Goal of the exercise:
When the word "kładzie" appears in a line of the data below, list that line.
(Material for this task)
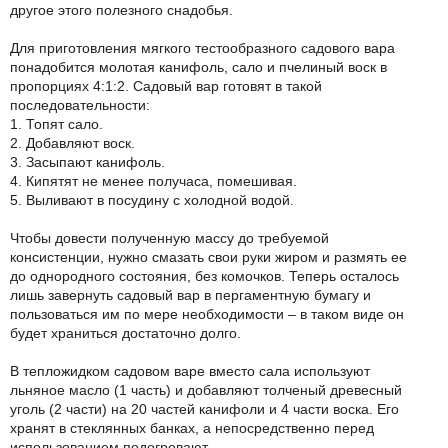
другое этого полезного снадобья.
Для приготовления мягкого тестообразного садового вара
понадобится молотая канифоль, сало и пчелиный воск в
пропорциях 4:1:2. Садовый вар готовят в такой
последовательности:
1. Топят сало.
2. Добавляют воск.
3. Засыпают канифоль.
4. Кипятят не менее получаса, помешивая.
5. Выливают в посудину с холодной водой.
Чтобы довести полученную массу до требуемой
консистенции, нужно смазать свои руки жиром и размять ее
до однородного состояния, без комочков. Теперь осталось
лишь завернуть садовый вар в пергаментную бумагу и
пользоваться им по мере необходимости – в таком виде он
будет храниться достаточно долго.
В тепложидком садовом варе вместо сала используют
льняное масло (1 часть) и добавляют толченый древесный
уголь (2 части) на 20 частей канифоли и 4 части воска. Его
хранят в стеклянных банках, а непосредственно перед
использованием подогревают.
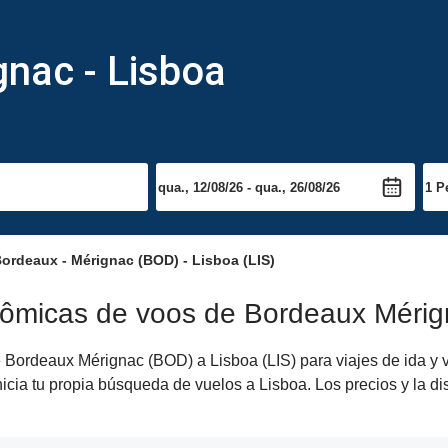
nac - Lisboa
ordeaux - Mérignac (BOD) - Lisboa (LIS)
nômicas de voos de Bordeaux Mérig
Bordeaux Mérignac (BOD) a Lisboa (LIS) para viajes de ida y v
nicia tu propia búsqueda de vuelos a Lisboa. Los precios y la 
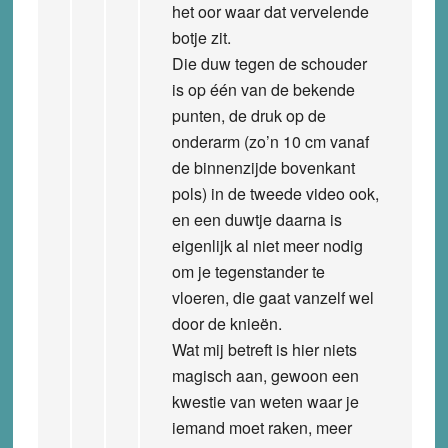
het oor waar dat vervelende
botje zit.
Die duw tegen de schouder
is op één van de bekende
punten, de druk op de
onderarm (zo’n 10 cm vanaf
de binnenzijde bovenkant
pols) in de tweede video ook,
en een duwtje daarna is
eigenlijk al niet meer nodig
om je tegenstander te
vloeren, die gaat vanzelf wel
door de knieën.
Wat mij betreft is hier niets
magisch aan, gewoon een
kwestie van weten waar je
iemand moet raken, meer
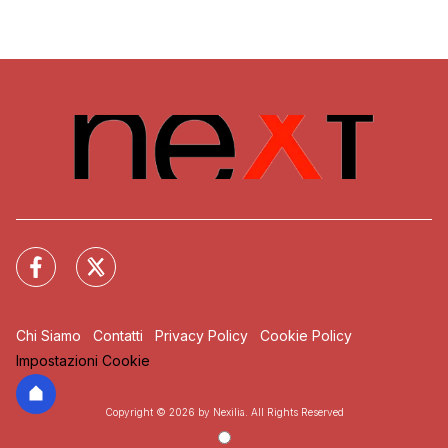
Chi Siamo
Contatti
Privacy Policy
Cookie Policy
Impostazioni Cookie
Copyright © 2026 by Nexilia. All Rights Reserved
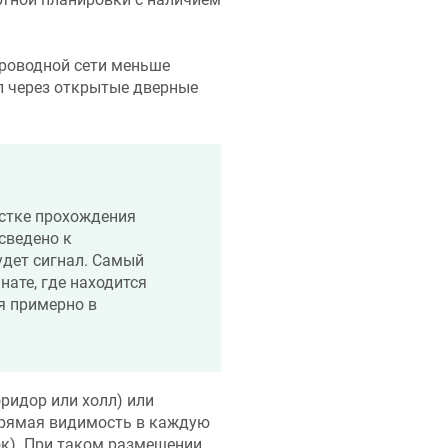
проводной сети меньше
л через открытые дверные
астке прохождения
сведено к
удет сигнал. Самый
нате, где находится
я примерно в
ридор или холл) или
прямая видимость в каждую
к). При таком размещении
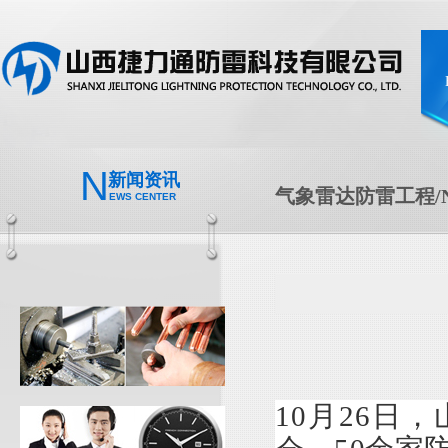
N
新闻资讯
气象雷达防雷工程/N
EWS CENTER
10月26日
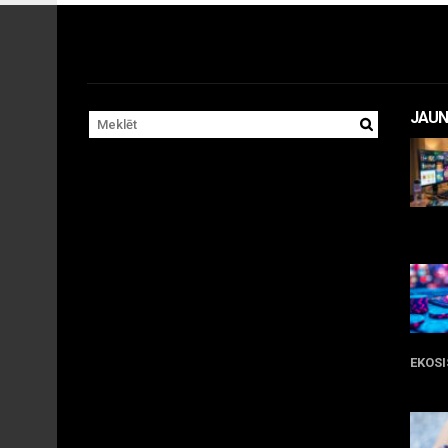
JAUN
11 
EKOS
05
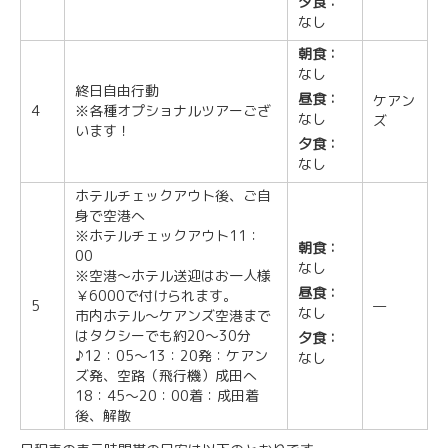
夕食：
なし
朝食：
なし
終日自由行動
昼食：
ケアン
4
※各種オプショナルツアーござ
なし
ズ
います！
夕食：
なし
ホテルチェックアウト後、ご自
身で空港へ
※ホテルチェックアウト11：
朝食：
00
なし
※空港～ホテル送迎はお一人様
昼食：
￥6000で付けられます。
5
—
なし
市内ホテル～ケアンズ空港まで
はタクシーでも約20～30分
夕食：
♪12：05～13：20発：ケアン
なし
ズ発、空路（飛行機）成田へ
18：45～20：00着：成田着
後、解散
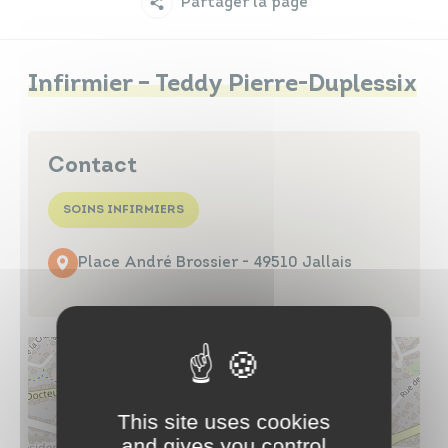
Partager la page
Infos travaux
Carte interactive
Infirmier – Teddy Pierre-Duplessix
Annuaires
Contact
SOINS INFIRMIERS
Place André Brossier - 49510 Jallais
This site uses cookies
and gives you control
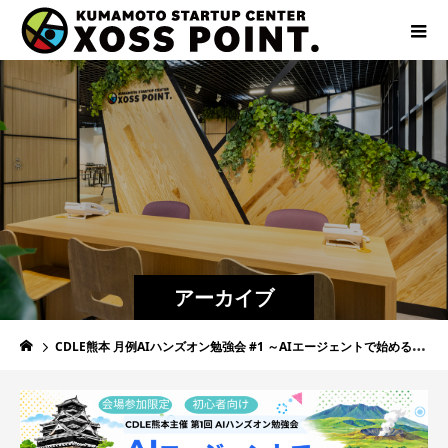
アーカイブ
CDLE熊本 月例AIハンズオン勉強会 #1 ～AIエージェントで始める業務効率化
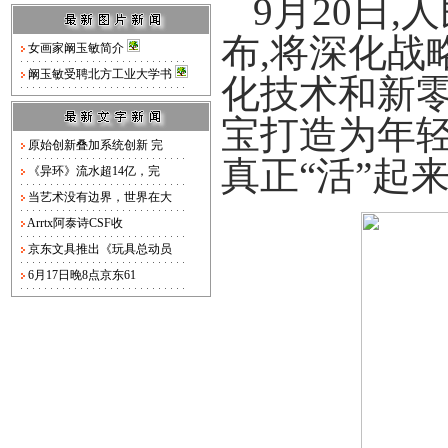
9月20日
布,将深化战
女画家阚玉敏简介
阚玉敏受聘北方工业大学书
化技术和新零
宝打造为年轻
原始创新叠加系统创新 完
真正“活”起
《异环》流水超14亿，完
当艺术没有边界，世界在大
Arrtx阿泰诗CSF收
京东文具推出《玩具总动员
6月17日晚8点京东61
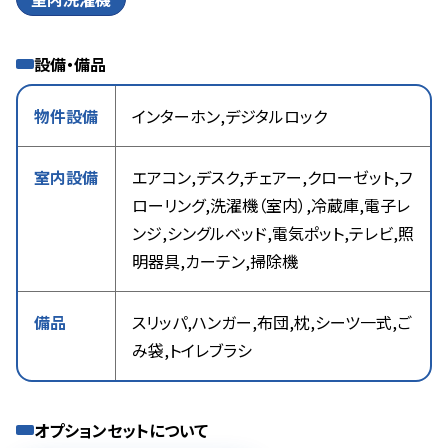
設備・備品
物件設備
インターホン,デジタルロック
室内設備
エアコン,デスク,チェアー,クローゼット,フ
ローリング,洗濯機（室内）,冷蔵庫,電子レ
ンジ,シングルベッド,電気ポット,テレビ,照
明器具,カーテン,掃除機
備品
スリッパ,ハンガー,布団,枕,シーツ一式,ご
み袋,トイレブラシ
オプションセットについて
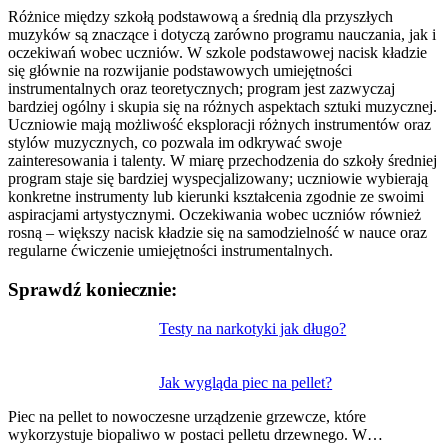
Różnice między szkołą podstawową a średnią dla przyszłych
muzyków są znaczące i dotyczą zarówno programu nauczania, jak i
oczekiwań wobec uczniów. W szkole podstawowej nacisk kładzie
się głównie na rozwijanie podstawowych umiejętności
instrumentalnych oraz teoretycznych; program jest zazwyczaj
bardziej ogólny i skupia się na różnych aspektach sztuki muzycznej.
Uczniowie mają możliwość eksploracji różnych instrumentów oraz
stylów muzycznych, co pozwala im odkrywać swoje
zainteresowania i talenty. W miarę przechodzenia do szkoły średniej
program staje się bardziej wyspecjalizowany; uczniowie wybierają
konkretne instrumenty lub kierunki kształcenia zgodnie ze swoimi
aspiracjami artystycznymi. Oczekiwania wobec uczniów również
rosną – większy nacisk kładzie się na samodzielność w nauce oraz
regularne ćwiczenie umiejętności instrumentalnych.
Sprawdź koniecznie:
Nawigacja
Testy na narkotyki jak długo?
wpisu
Jak wygląda piec na pellet?
Piec na pellet to nowoczesne urządzenie grzewcze, które
wykorzystuje biopaliwo w postaci pelletu drzewnego. W…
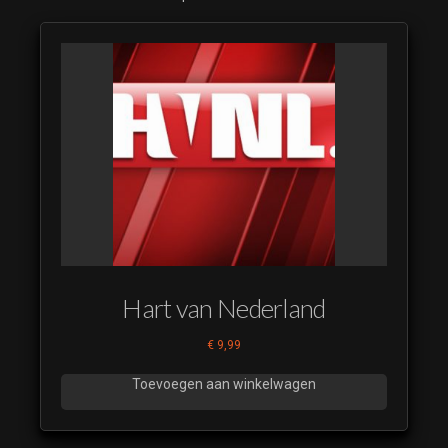
Hart van Nederland
€
9,99
Toevoegen aan winkelwagen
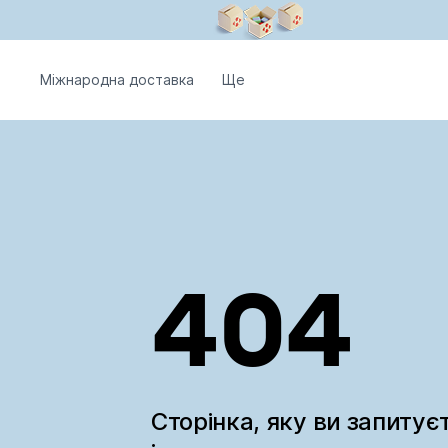
Міжнародна доставка
Ще
404
Сторінка, яку ви запитує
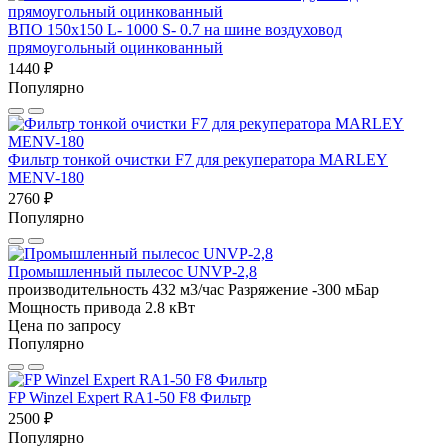
ВПО 150x150 L- 1000 S- 0.7 на шине воздуховод
прямоугольный оцинкованный
1440 ₽
Популярно
Фильтр тонкой очистки F7 для рекуператора MARLEY
MENV-180
2760 ₽
Популярно
Промышленный пылесос UNVP-2,8
производительность 432 м3/час
Разряжение -300 мБар
Мощность привода 2.8 кВт
Цена по запросу
Популярно
FP Winzel Expert RA1-50 F8 Фильтр
2500 ₽
Популярно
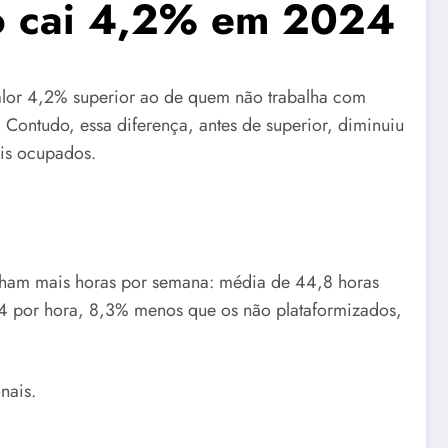
vo cai 4,2% em 2024
alor 4,2% superior ao de quem não trabalha com
Contudo, essa diferença, antes de superior, diminuiu
is ocupados.
alham mais horas por semana: média de 44,8 horas
4 por hora, 8,3% menos que os não plataformizados,
nais.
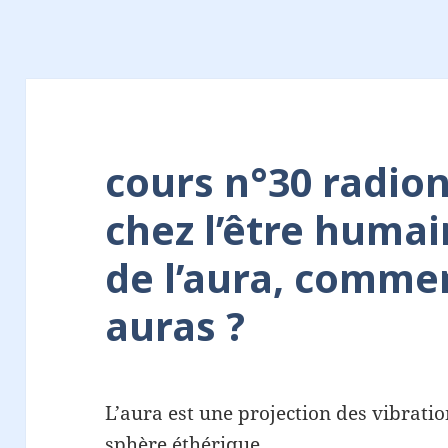
cours n°30 radion
chez l’être humai
de l’aura, commen
auras ?
L’aura est une projection des vibrati
sphère éthérique.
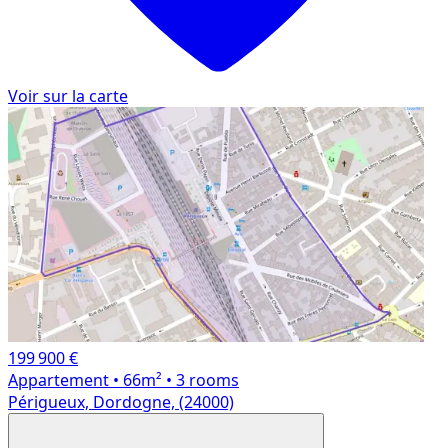
Voir sur la carte
199 900 €
Appartement
• 66m²
• 3 rooms
Périgueux, Dordogne, (24000)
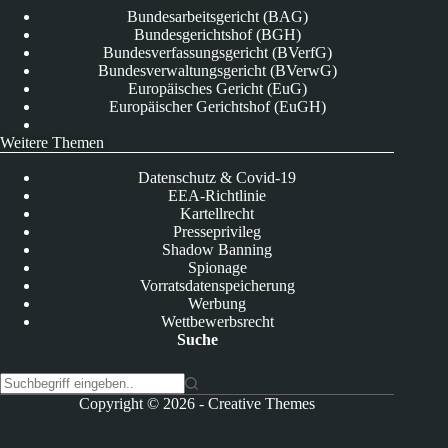
Bundesarbeitsgericht (BAG)
Bundesgerichtshof (BGH)
Bundesverfassungsgericht (BVerfG)
Bundesverwaltungsgericht (BVerwG)
Europäisches Gericht (EuG)
Europäischer Gerichtshof (EuGH)
Weitere Themen
Datenschutz & Covid-19
EEA-Richtlinie
Kartellrecht
Presseprivileg
Shadow Banning
Spionage
Vorratsdatenspeicherung
Werbung
Wettbewerbsrecht
Suche
K
Copyright © 2026 -
Creative Themes
e
i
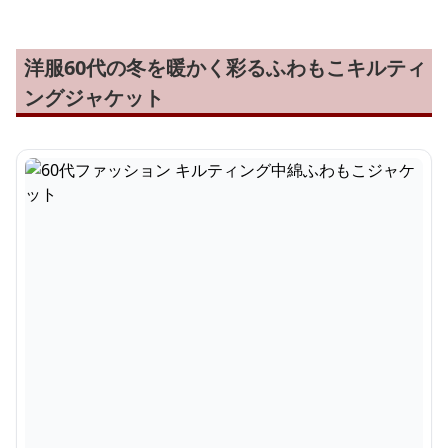
洋服60代の冬を暖かく彩るふわもこキルティ
ングジャケット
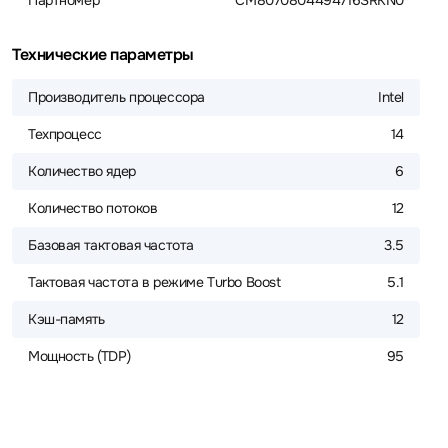
Партномер
CM8070804494716SRKN0
Технические параметры
Производитель процессора
Intel
Техпроцесс
14
Количество ядер
6
Количество потоков
12
Базовая тактовая частота
3.5
Тактовая частота в режиме Turbo Boost
5.1
Кэш-память
12
Мощность (TDP)
95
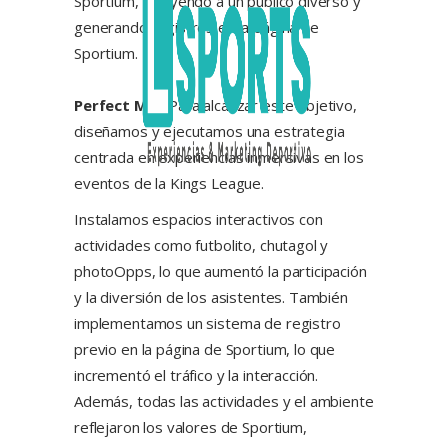
Sportium, atrayendo a un público diverso y
generando registros en la página de
Sportium.
Perfect Mix:
Para alcanzar este objetivo,
diseñamos y ejecutamos una estrategia
centrada en experiencias inmersivas en los
eventos de la Kings League.
Instalamos espacios interactivos con
actividades como futbolito, chutagol y
photoOpps, lo que aumentó la participación
y la diversión de los asistentes. También
implementamos un sistema de registro
previo en la página de Sportium, lo que
incrementó el tráfico y la interacción.
Además, todas las actividades y el ambiente
reflejaron los valores de Sportium,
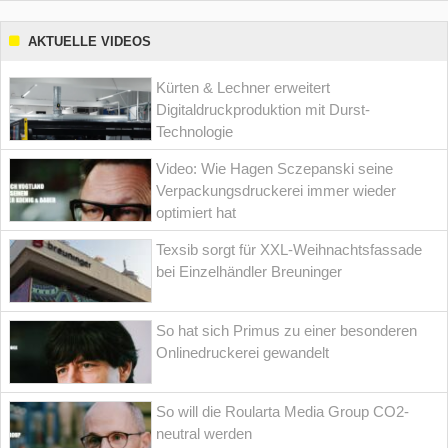
AKTUELLE VIDEOS
Kürten & Lechner erweitert
Digitaldruckproduktion mit Durst-
Technologie
Video: Wie Hagen Sczepanski seine
Verpackungsdruckerei immer wieder
optimiert hat
Texsib sorgt für XXL-Weihnachtsfassade
bei Einzelhändler Breuninger
So hat sich Primus zu einer besonderen
Onlinedruckerei gewandelt
So will die Roularta Media Group CO2-
neutral werden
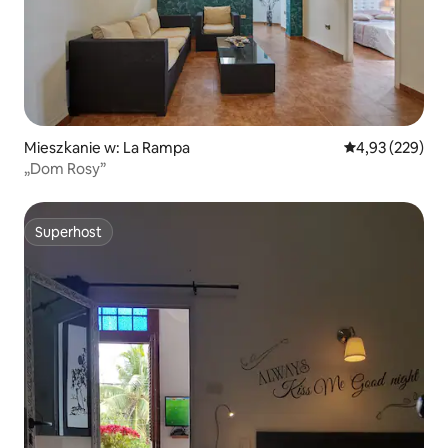
Mieszkanie w: La Rampa
Średnia ocena: 
4,93 (229)
„Dom Rosy”
Superhost
Superhost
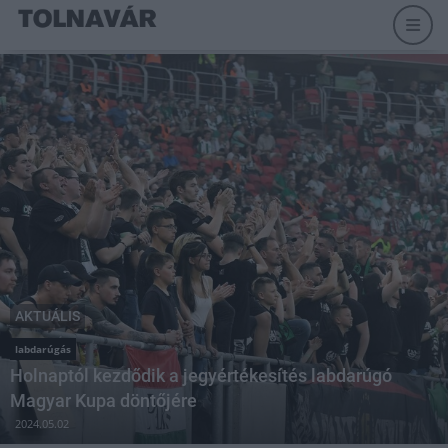
AKTUÁLIS
labdarúgás
Holnaptól kezdődik a jegyértékesítés labdarúgó
Magyar Kupa döntőjére
2024.05.02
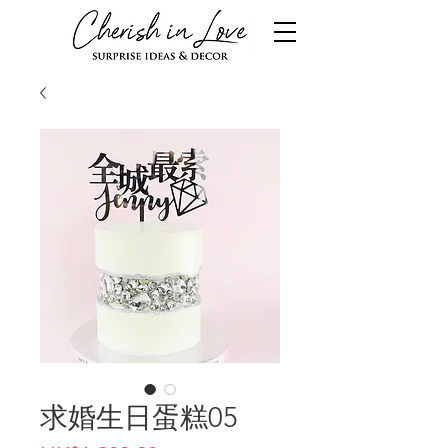
求婚生日蛋糕05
(End Material for this task)
Exercise output:
oczekiwań wobec uczniów. W szkole podstawowej nacisk kładzie
rosną – większy nacisk kładzie się na samodzielność w nauce oraz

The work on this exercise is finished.